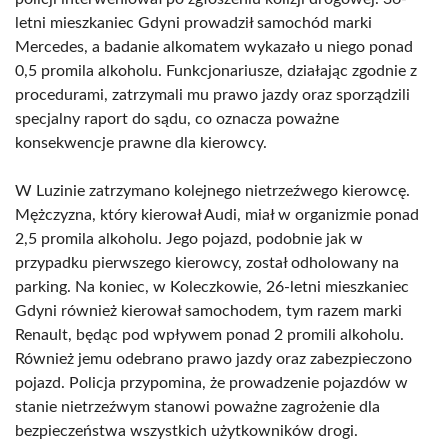
letni mieszkaniec Gdyni prowadził samochód marki
Mercedes, a badanie alkomatem wykazało u niego ponad
0,5 promila alkoholu. Funkcjonariusze, działając zgodnie z
procedurami, zatrzymali mu prawo jazdy oraz sporządzili
specjalny raport do sądu, co oznacza poważne
konsekwencje prawne dla kierowcy.
W Luzinie zatrzymano kolejnego nietrzeźwego kierowcę.
Mężczyzna, który kierował Audi, miał w organizmie ponad
2,5 promila alkoholu. Jego pojazd, podobnie jak w
przypadku pierwszego kierowcy, został odholowany na
parking. Na koniec, w Koleczkowie, 26-letni mieszkaniec
Gdyni również kierował samochodem, tym razem marki
Renault, będąc pod wpływem ponad 2 promili alkoholu.
Również jemu odebrano prawo jazdy oraz zabezpieczono
pojazd. Policja przypomina, że prowadzenie pojazdów w
stanie nietrzeźwym stanowi poważne zagrożenie dla
bezpieczeństwa wszystkich użytkowników drogi.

- _TASK_
In your copy, include no pictures; print every line above exactly.

- _ANSWER SPACE_
letni mieszkaniec Gdyni prowadził samochód marki
Mercedes, a badanie alkomatem wykazało u niego ponad
0,5 promila alkoholu. Funkcjonariusze, działając zgodnie z
procedurami, zatrzymali mu prawo jazdy oraz sporządzili
specjalny raport do sądu, co oznacza poważne
konsekwencje prawne dla kierowcy.
W Luzinie zatrzymano kolejnego nietrzeźwego kierowcę.
Mężczyzna, który kierował Audi, miał w organizmie ponad
2,5 promila alkoholu. Jego pojazd, podobnie jak w
przypadku pierwszego kierowcy, został odholowany na
parking. Na koniec, w Koleczkowie, 26-letni mieszkaniec
Gdyni również kierował samochodem, tym razem marki
Renault, będąc pod wpływem ponad 2 promili alkoholu.
Również jemu odebrano prawo jazdy oraz zabezpieczono
pojazd. Policja przypomina, że prowadzenie pojazdów w
stanie nietrzeźwym stanowi poważne zagrożenie dla
bezpieczeństwa wszystkich użytkowników drogi.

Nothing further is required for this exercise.